In deze zaak heeft de Rechtbank Den Haag op 14 maart 2023 uitspraak gedaan in een bestuursrechtelijke procedure betreffende de asielaanvraag van eiser. Eiser had een aanvraag ingediend voor een verblijfsvergunning asiel voor bepaalde tijd, maar deze was door de Staatssecretaris van Justitie en Veiligheid niet in behandeling genomen. De reden hiervoor was dat Italië verantwoordelijk werd geacht voor de behandeling van de aanvraag op basis van de Dublinverordening. Eiser heeft hiertegen beroep ingesteld, waarbij hij werd bijgestaan door zijn gemachtigde, mr. E.A. Welling.
De rechtbank heeft de zaak behandeld op zitting, waar eiser en zijn gemachtigde aanwezig waren, evenals de gemachtigde van de verweerder. De rechtbank heeft de argumenten van eiser overwogen, die aanvoerde dat Italië niet langer kon worden vertrouwd om aan zijn opvangverplichtingen te voldoen, gezien de circular letter van Italië van 5 december 2022, waarin werd aangegeven dat er geen opvangplekken beschikbaar waren voor Dublinterugkeerders. Verweerder stelde echter dat er nog steeds van het interstatelijk vertrouwensbeginsel kon worden uitgegaan, ondanks de tijdelijke problemen.

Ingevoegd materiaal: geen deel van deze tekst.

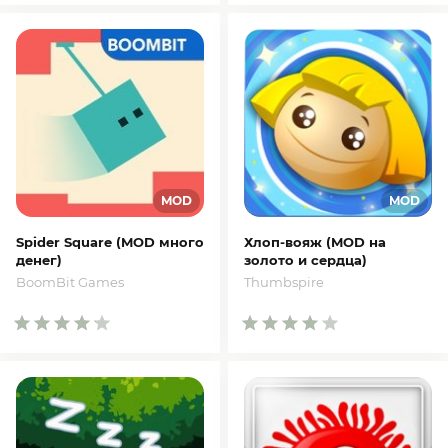
Spider Square (MOD много
Хлоп-вояж (MOD на
денег)
золото и сердца)
BoomBit Games
Thumbspire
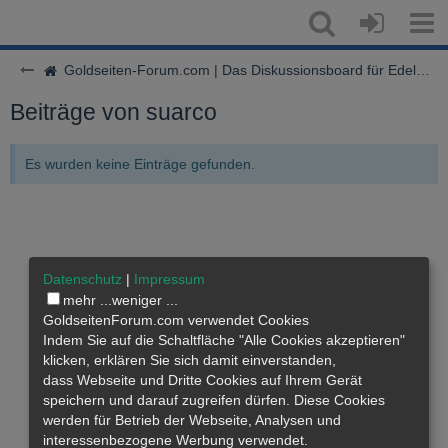
Goldseiten-Forum.com | Das Diskussionsboard für Edelmetalle & Rohstoffe
Beiträge von suarco
Es wurden keine Einträge gefunden.
Datenschutz
|
Impressum
mehr ...
weniger ...
GoldseitenForum.com verwendet Cookies
Indem Sie auf die Schaltfläche "Alle Cookies akzeptieren"
klicken, erklären Sie sich damit einverstanden,
dass
Webseite
und Dritte Cookies auf Ihrem Gerät
speichern und darauf zugreifen dürfen. Diese Cookies
werden für Betrieb der Webseite, Analysen und
interessenbezogene Werbung verwendet.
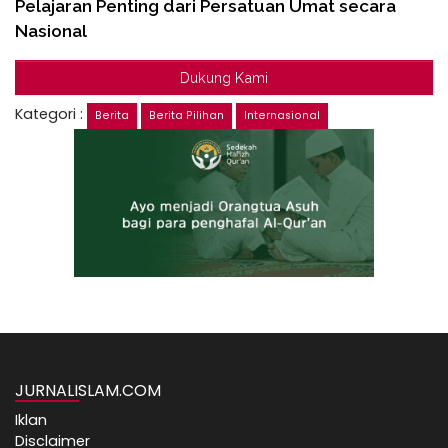
Pelajaran Penting dari Persatuan Umat secara
Nasional
Dukung Kami
Kategori :
Berita
Berita Pilihan
Internasional
JURNALISLAM.COM
Iklan
Disclaimer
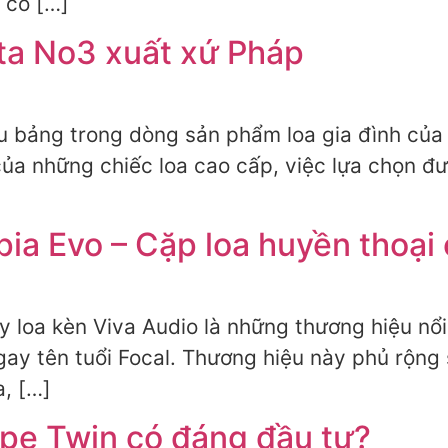
 có […]
nta No3 xuất xứ Pháp
u bảng trong dòng sản phẩm loa gia đình của 
 của những chiếc loa cao cấp, việc lựa chọn 
ia Evo – Cặp loa huyền thoại 
y loa kèn Viva Audio là những thương hiệu nổi 
gay tên tuổi Focal. Thương hiệu này phủ rộng
a, […]
pe Twin có đáng đầu tư?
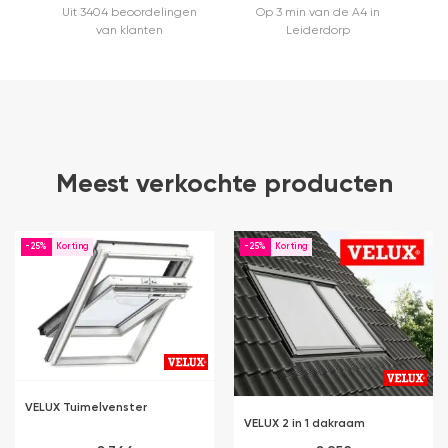
Uit 3404 beoordelingen
Op 3 min van de A4 in
van klanten
Leiderdorp
Meest verkochte producten
-25%
-25%
VELUX Tuimelvenster
VELUX 2 in 1 dakraam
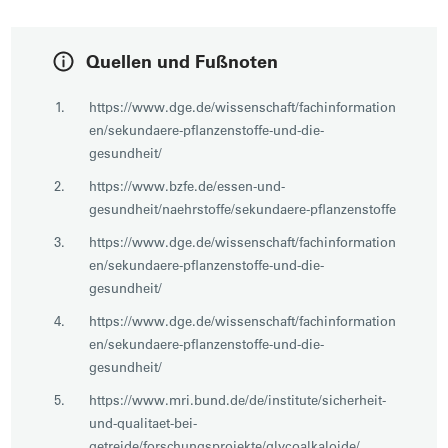
Quellen und Fußnoten
https://www.dge.de/wissenschaft/fachinformation
en/sekundaere-pflanzenstoffe-und-die-
gesundheit/
https://www.bzfe.de/essen-und-
gesundheit/naehrstoffe/sekundaere-pflanzenstoffe
https://www.dge.de/wissenschaft/fachinformation
en/sekundaere-pflanzenstoffe-und-die-
gesundheit/
https://www.dge.de/wissenschaft/fachinformation
en/sekundaere-pflanzenstoffe-und-die-
gesundheit/
https://www.mri.bund.de/de/institute/sicherheit-
und-qualitaet-bei-
getreide/forschungsprojekte/glycoalkaloide/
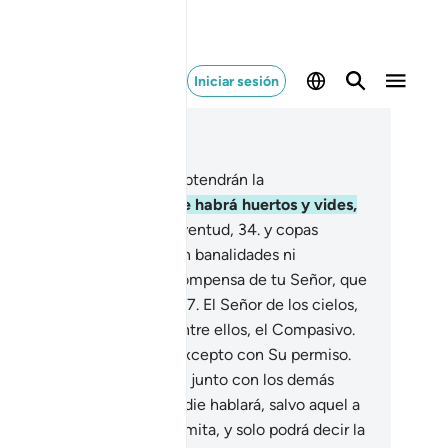
Iniciar sesión
er en contexto
ítulo 78, Página 583, Juz 30
.
En cambio, los piadosos obtendrán la
enaventuranza[1]
32
.
donde habrá huertos y vides,
.
compañeras de eterna juventud,
34
.
y copas
sbordantes.
35
.
Allí no oirán banalidades ni
lsedades.
36
.
Esta es la recompensa de tu Señor, que
ncederá generosamente.
37
.
El Señor de los cielos,
la Tierra y de lo que hay entre ellos, el Compasivo.
die puede hablar ante Él excepto con Su permiso.
.
El día en que el Espíritu[1] junto con los demás
eles se pongan en fila, nadie hablará, salvo aquel a
ien el Compasivo se lo permita, y solo podrá decir la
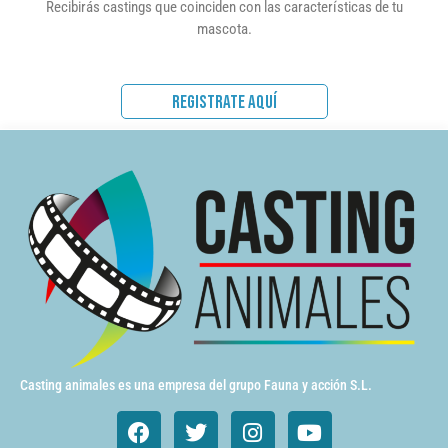
Recibirás castings que coinciden con las características de tu
mascota.
REGISTRATE AQUÍ
Casting animales es una empresa del grupo Fauna y acción S.L.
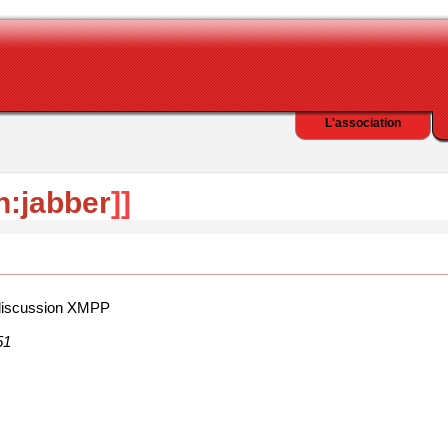
L'association
n:jabber
]]
 discussion XMPP
51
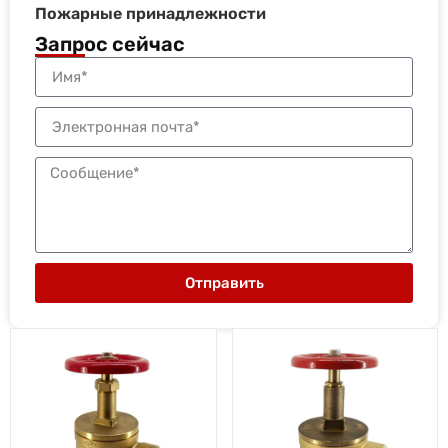
Пожарные принадлежности
Запрос сейчас
Отправить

De rechtbank heeft vastgesteld dat Italië in de circular letter geen inhoudelijke toelichting heeft gegeven over de oorzaak van de schaarste aan opvangvoorzieningen en dat de situatie al drie maanden aanhoudt zonder verdere informatie. De rechtbank oordeelde dat het bestreden besluit niet deugdelijk was gemotiveerd en dat verweerder niet had aangetoond dat de situatie in Italië slechts tijdelijk was. Daarom heeft de rechtbank het beroep van eiser gegrond verklaard, het bestreden besluit vernietigd en verweerder opgedragen een nieuw besluit te nemen met inachtneming van deze uitspraak. Tevens is verweerder veroordeeld in de proceskosten van eiser tot een bedrag van € 1.674,-.